== Segment start ==

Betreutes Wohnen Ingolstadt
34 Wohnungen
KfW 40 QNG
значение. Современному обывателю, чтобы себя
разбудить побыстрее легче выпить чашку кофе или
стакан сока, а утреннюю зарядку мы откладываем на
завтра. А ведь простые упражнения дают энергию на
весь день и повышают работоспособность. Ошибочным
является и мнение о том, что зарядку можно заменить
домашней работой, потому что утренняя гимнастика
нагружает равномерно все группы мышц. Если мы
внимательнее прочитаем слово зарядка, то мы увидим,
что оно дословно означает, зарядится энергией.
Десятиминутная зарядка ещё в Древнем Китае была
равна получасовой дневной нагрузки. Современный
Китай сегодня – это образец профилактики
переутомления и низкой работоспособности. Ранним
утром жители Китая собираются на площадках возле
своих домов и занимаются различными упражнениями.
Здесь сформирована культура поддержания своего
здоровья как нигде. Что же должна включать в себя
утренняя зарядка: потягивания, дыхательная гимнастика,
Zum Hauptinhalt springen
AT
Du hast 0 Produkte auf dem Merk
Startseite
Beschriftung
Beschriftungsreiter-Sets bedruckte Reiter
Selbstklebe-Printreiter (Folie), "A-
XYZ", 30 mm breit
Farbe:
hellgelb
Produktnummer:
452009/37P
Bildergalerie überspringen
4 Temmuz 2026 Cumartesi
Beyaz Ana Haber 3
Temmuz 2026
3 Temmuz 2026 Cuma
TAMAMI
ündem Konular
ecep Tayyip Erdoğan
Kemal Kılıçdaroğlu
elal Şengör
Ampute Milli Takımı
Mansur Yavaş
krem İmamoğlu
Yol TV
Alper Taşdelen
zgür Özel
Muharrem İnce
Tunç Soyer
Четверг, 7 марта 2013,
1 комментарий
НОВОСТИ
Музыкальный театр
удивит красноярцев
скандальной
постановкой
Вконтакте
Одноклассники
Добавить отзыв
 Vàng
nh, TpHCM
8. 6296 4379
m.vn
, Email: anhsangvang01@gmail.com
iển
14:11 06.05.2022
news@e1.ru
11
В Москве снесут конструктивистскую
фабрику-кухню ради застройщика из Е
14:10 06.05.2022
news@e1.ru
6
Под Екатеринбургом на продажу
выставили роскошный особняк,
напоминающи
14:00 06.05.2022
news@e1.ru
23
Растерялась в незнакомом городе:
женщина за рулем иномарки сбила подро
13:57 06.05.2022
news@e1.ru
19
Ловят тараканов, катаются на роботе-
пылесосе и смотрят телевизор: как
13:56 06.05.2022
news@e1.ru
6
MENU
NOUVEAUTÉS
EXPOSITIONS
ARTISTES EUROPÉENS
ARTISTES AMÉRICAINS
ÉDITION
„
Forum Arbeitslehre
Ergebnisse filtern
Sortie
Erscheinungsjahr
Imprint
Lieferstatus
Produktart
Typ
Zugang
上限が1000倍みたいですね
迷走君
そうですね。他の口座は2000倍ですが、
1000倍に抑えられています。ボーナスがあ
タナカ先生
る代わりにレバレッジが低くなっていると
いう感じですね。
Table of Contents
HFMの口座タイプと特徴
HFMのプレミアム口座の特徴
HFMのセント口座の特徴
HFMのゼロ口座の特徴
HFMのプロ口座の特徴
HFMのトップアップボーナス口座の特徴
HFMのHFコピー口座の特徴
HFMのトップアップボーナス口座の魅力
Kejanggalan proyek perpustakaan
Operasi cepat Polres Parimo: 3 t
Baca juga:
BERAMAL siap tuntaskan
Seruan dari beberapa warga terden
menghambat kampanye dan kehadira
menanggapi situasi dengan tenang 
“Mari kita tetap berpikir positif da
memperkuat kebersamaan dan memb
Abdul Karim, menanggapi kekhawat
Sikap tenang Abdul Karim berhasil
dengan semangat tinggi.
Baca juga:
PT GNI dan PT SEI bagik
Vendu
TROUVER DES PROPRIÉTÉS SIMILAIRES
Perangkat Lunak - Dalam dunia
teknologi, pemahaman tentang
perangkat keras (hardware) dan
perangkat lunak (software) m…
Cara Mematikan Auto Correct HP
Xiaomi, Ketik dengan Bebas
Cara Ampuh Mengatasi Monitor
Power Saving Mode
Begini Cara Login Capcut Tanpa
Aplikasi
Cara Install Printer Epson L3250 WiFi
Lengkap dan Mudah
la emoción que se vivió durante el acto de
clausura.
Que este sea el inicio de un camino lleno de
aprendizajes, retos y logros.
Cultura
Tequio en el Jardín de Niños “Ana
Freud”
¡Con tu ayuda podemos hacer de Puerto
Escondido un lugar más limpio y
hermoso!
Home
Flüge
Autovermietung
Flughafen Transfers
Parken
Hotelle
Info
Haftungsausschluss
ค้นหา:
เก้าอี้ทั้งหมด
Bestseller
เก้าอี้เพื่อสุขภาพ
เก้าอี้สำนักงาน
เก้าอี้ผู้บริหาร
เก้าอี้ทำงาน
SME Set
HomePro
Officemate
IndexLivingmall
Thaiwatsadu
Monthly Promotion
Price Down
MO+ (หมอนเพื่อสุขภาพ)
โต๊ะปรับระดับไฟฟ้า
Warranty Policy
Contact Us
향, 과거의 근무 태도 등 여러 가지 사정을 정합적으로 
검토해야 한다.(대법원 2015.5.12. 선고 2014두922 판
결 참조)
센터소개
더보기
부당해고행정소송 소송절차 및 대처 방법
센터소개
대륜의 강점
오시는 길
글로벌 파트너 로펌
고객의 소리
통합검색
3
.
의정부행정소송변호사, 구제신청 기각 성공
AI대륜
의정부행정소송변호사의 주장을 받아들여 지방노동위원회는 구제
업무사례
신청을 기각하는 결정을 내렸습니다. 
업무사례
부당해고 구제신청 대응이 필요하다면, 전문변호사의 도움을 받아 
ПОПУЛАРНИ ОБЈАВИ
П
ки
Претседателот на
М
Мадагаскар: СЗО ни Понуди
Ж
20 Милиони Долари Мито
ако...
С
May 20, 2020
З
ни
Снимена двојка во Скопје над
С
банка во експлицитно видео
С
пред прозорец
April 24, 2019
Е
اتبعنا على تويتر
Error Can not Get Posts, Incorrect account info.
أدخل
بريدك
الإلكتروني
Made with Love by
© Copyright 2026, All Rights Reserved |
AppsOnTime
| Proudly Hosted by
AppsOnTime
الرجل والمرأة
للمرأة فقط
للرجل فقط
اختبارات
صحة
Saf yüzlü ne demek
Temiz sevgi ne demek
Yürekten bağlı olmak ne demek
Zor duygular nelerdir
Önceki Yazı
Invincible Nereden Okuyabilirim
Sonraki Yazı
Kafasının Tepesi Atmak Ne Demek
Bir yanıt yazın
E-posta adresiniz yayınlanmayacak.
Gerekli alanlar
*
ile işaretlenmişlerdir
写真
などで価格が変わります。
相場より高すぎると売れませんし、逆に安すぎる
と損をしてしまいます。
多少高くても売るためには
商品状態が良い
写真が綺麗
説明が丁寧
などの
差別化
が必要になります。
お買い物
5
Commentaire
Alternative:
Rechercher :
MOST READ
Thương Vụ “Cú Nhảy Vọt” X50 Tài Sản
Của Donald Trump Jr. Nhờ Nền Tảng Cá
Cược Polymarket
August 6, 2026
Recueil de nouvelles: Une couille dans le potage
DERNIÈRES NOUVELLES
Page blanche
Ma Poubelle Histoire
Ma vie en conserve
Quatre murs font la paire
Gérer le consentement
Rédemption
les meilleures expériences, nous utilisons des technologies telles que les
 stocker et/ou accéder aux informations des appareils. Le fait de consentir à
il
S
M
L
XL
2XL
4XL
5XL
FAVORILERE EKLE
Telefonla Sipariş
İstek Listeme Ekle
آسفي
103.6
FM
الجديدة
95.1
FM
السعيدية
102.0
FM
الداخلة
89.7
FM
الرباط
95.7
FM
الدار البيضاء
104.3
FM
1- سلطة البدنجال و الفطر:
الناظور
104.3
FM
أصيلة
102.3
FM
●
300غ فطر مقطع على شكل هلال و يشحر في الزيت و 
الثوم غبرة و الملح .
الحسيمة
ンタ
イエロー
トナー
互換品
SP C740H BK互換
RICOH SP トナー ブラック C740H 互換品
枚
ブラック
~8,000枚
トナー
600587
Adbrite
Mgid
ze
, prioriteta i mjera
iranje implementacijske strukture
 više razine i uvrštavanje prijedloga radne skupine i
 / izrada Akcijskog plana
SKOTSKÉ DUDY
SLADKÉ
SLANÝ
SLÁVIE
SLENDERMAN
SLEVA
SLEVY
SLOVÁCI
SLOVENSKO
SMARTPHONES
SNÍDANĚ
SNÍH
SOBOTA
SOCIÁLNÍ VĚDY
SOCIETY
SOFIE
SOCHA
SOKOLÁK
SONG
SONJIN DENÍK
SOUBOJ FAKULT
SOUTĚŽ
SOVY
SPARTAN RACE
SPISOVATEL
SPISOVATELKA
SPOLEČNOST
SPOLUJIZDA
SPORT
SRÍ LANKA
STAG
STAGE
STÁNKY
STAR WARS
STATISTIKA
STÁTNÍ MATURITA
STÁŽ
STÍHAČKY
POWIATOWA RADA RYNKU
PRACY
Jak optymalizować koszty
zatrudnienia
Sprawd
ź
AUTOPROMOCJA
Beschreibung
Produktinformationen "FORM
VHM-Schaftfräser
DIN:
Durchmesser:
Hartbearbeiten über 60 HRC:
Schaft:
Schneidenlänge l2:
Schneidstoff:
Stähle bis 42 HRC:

== Segment end ==

Would you return each line of the material above, unchanged, from the first one through the line where "Kemal Kılıçdaroğlu" appears?

### OUTPUT FOR THIS EXERCISE:
Betreutes Wohnen Ingolstadt
34 Wohnungen
KfW 40 QNG
значение. Современному обывателю, чтобы себя
разбудить побыстрее легче выпить чашку кофе или
стакан сока, а утреннюю зарядку мы откладываем на
завтра. А ведь простые упражнения дают энергию на
весь день и повышают работоспособность. Ошибочным
является и мнение о том, что зарядку можно заменить
домашней работой, потому что утренняя гимнастика
нагружает равномерно все группы мышц. Если мы
внимательнее прочитаем слово зарядка, то мы увидим,
что оно дословно означает, зарядится энергией.
Десятиминутная зарядка ещё в Древнем Китае была
равна получасовой дневной нагрузки. Современный
Китай сегодня – это образец профилактики
переутомления и низкой работоспособности. Ранним
утром жители Китая собираются на площадках возле
своих домов и занимаются различными упражнениями.
Здесь сформирована культура поддержания своего
здоровья как нигде. Что же должна включать в себя
утренняя зарядка: потягивания, дыхательная гимнастика,
Zum Hauptinhalt springen
AT
Du hast 0 Produkte auf dem Merk
Startseite
Beschriftung
Beschriftungsreiter-Sets bedruckte Reiter
Selbstklebe-Printreiter (Folie), "A-
XYZ", 30 mm breit
Farbe:
hellgelb
Produktnummer:
452009/37P
Bildergalerie überspringen
4 Temmuz 2026 Cumartesi
Beyaz Ana Haber 3
Temmuz 2026
3 Temmuz 2026 Cuma
TAMAMI
ündem Konular
ecep Tayyip Erdoğan
Kemal Kılıçdaroğlu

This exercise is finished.